Once we’d made the decision I did what I always do, I headed to the internet. Since we don’t have a fenced backyard we knew we couldn’t get a large animal. We needed a dog that would be happy spending most of its time inside with us. From the time I was four years old I have spent many an hour researching dog breeds. I already had a lot of information stored in my head. But I bought more books anyway – now I had an excuse – looking for a breed that would suit our lifestyle best.

Initially, we had settled on adopting a Nova Scotia Duck Tolling Retriever. They are smaller than most retrievers with the same wonderful dispositions. We’d even gone out to visit a local breeder to meet the dogs face-to-face. Both of us immediately fell in love. Unfortunately, the Toller breed is a rare one and puppies always in high demand. If we’d wanted to hold out for one it may have taken years. Neither of us really wanted to wait that long.

This is when I discovered Adopting a rescue dog was an item on my life list but I wasn’t sure I was ready yet. Shelter dogs come with baggage, I figured,  and one never knows how a dog could turn out. What seems really sweet and shy in the shelter can become a terror after a few weeks in a home. A puppy just seemed safer, less problematic. The only issues a puppy would have would be the ones we created. After looking at all the beautiful dogs available for adoption at local shelters, I was ready to change my mind.

Unlike a puppy, most of the dogs were house and crate trained.  Furthermore, most could handle being on their own for a few hours, a bonus for our work-outside-the-home household. Once we became SPCA-approved, all of them would be ready to come home with us right away. That was the biggest selling point of all.

Speeding ahead to April 2009… My parents were coming out to visit mid-month and we had decided to wait until after they left to bring home a dog. Naturally, that decision didn’t stop us from going to the shelter every weekend to see some of the dogs.

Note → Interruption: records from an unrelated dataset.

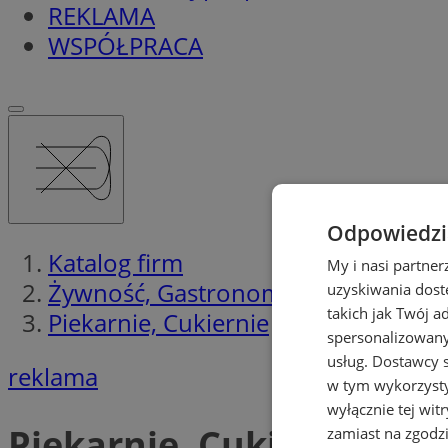
REKLAMA
WSPÓŁPRACA
Odpowiedzia
Katalog firm
My i nasi partne
Żywność, Gastronomia
uzyskiwania dost
takich jak Twój a
Piekarnie, Cukiernie
spersonalizowanyc
usług.
Dostawcy s
reklama
w tym wykorzysty
wyłącznie tej wi
Piekarnie, Cukiernie
zamiast na zgodz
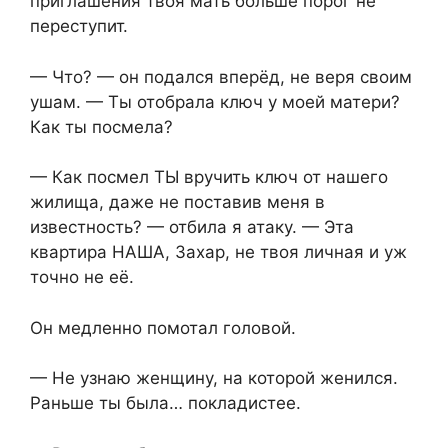
приглашения твоя мать больше порог не
переступит.
— Что? — он подался вперёд, не веря своим
ушам. — Ты отобрала ключ у моей матери?
Как ты посмела?
— Как посмел ТЫ вручить ключ от нашего
жилища, даже не поставив меня в
известность? — отбила я атаку. — Эта
квартира НАША, Захар, не твоя личная и уж
точно не её.
Он медленно помотал головой.
— Не узнаю женщину, на которой женился.
Раньше ты была… покладистее.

A border collie mix named Daisy even seemed like a possibility for us but, by the time we got there to meet her, somebody else had adopted Daisy. Returning home dejected, I tried to tell myself it was probably for the best. We can’t get a dog until May anyway. I shouldn’t even be looking. Like that stopped me. was the most frequently visited website on both my home and work computers.

The evening of Good Friday saw me sitting on the couch, laptop in front of me, logging into the website. When I saw a picture of the skinny, spotted dog that would eventually become our nutty Shiva, I pointed it out to my husband. Isn’t she cute? We decided to stop by the shelter again the next day, just to see meet her. Just to see. Yeah, huh. Right.

At the SPCA we discovered the spotted dog from the photo hadn’t been claimed yet. Yay! They then encouraged us to take her for a walk. The volunteer handed me the leash and almost immediately I was through the door, running to other side of the parking lot. The first thing we noticed was her energy. All radiated was energy. Jumping, running, dancing, sniffing, pulling, everything was so exciting for her young brain. My husband wanted her instantly. I could tell by the look on his face.  I worried over my parents’ upcoming visit. A dog would probably get in the way of their plans. It wouldn’t be fair to them or to the dog. It would be too upsetting, too much at once for a new dog just getting settled  in.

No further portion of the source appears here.